Copy only what runs from the line containing "institucionalidad. Por su" through the end of the material below, line for line, with both ends included.

================================

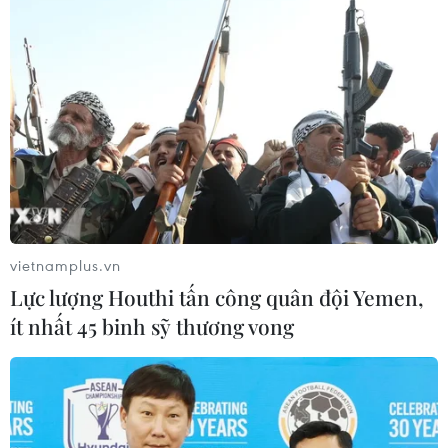
vietnamplus.vn
Lực lượng Houthi tấn công quân đội Yemen,
ít nhất 45 binh sỹ thương vong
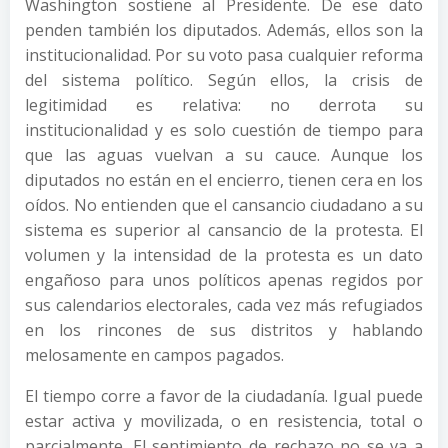
Washington sostiene al Presidente. De ese dato
penden también los diputados. Además, ellos son la
institucionalidad. Por su voto pasa cualquier reforma
del sistema político. Según ellos, la crisis de
legitimidad es relativa: no derrota su
institucionalidad y es solo cuestión de tiempo para
que las aguas vuelvan a su cauce. Aunque los
diputados no están en el encierro, tienen cera en los
oídos. No entienden que el cansancio ciudadano a su
sistema es superior al cansancio de la protesta. El
volumen y la intensidad de la protesta es un dato
engañoso para unos políticos apenas regidos por
sus calendarios electorales, cada vez más refugiados
en los rincones de sus distritos y hablando
melosamente en campos pagados.
El tiempo corre a favor de la ciudadanía. Igual puede
estar activa y movilizada, o en resistencia, total o
parcialmente. El sentimiento de rechazo no se va a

================================

RESPONSE TO THE EXERCISE ▸
institucionalidad. Por su voto pasa cualquier reforma
del sistema político. Según ellos, la crisis de
legitimidad es relativa: no derrota su
institucionalidad y es solo cuestión de tiempo para
que las aguas vuelvan a su cauce. Aunque los
diputados no están en el encierro, tienen cera en los
oídos. No entienden que el cansancio ciudadano a su
sistema es superior al cansancio de la protesta. El
volumen y la intensidad de la protesta es un dato
engañoso para unos políticos apenas regidos por
sus calendarios electorales, cada vez más refugiados
en los rincones de sus distritos y hablando
melosamente en campos pagados.
El tiempo corre a favor de la ciudadanía. Igual puede
estar activa y movilizada, o en resistencia, total o
parcialmente. El sentimiento de rechazo no se va a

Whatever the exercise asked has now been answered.